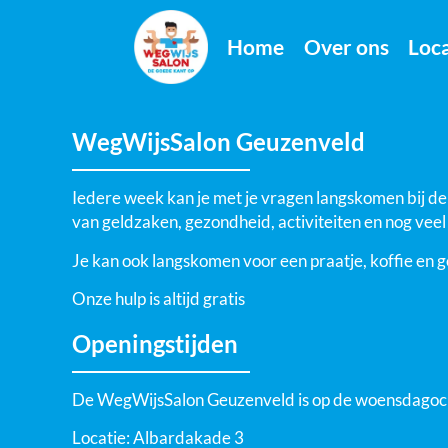
Home
Over ons
Loca
WegWijsSalon Geuzenveld
Iedere week kan je met je vragen langskomen bij 
van geldzaken, gezondheid, activiteiten en nog veel
Je kan ook langskomen voor een praatje, koffie en g
Onze hulp is altijd gratis
Openingstijden
De WegWijsSalon Geuzenveld is op de woensdagoc
Locatie:
Albardakade 3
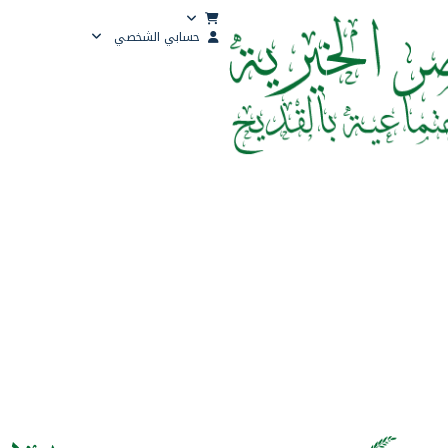
حسابي الشخصي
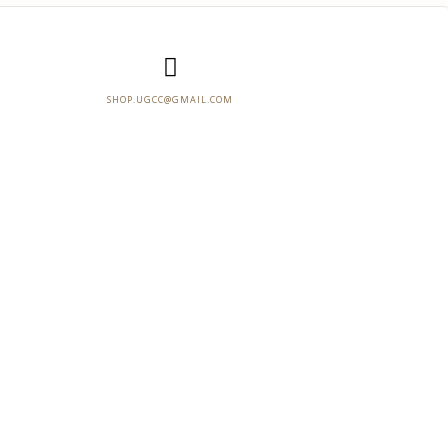
SHOP.UGCC@GMAIL.COM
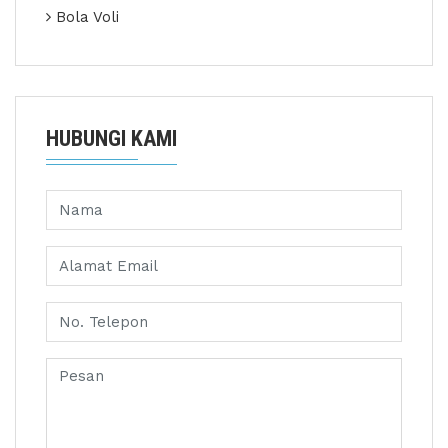
Bola Voli
HUBUNGI KAMI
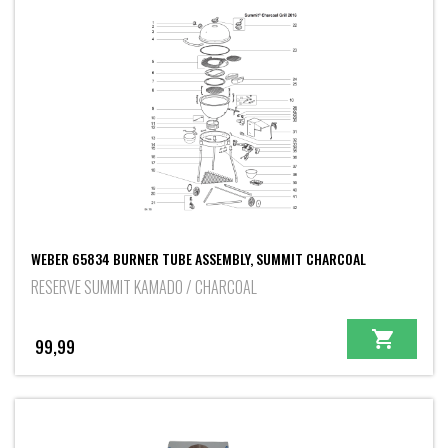
WEBER 65834 BURNER TUBE ASSEMBLY, SUMMIT CHARCOAL
RESERVE SUMMIT KAMADO / CHARCOAL
99,99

▶ [Your goal]:
Verbatim output, no pictures: the line holding "De WegWijsSalon Geuzenveld" and all lines after it through the last line of the material, with nothing else.

▶ [Exercise response]:
De WegWijsSalon Geuzenveld is op de woensdagoc
Locatie:
Albardakade 3
حسابي الشخصي
SHOP.UGCC@GMAIL.COM
Bola Voli
HUBUNGI KAMI
WEBER 65834 BURNER TUBE ASSEMBLY, SUMMIT CHARCOAL
RESERVE SUMMIT KAMADO / CHARCOAL
99,99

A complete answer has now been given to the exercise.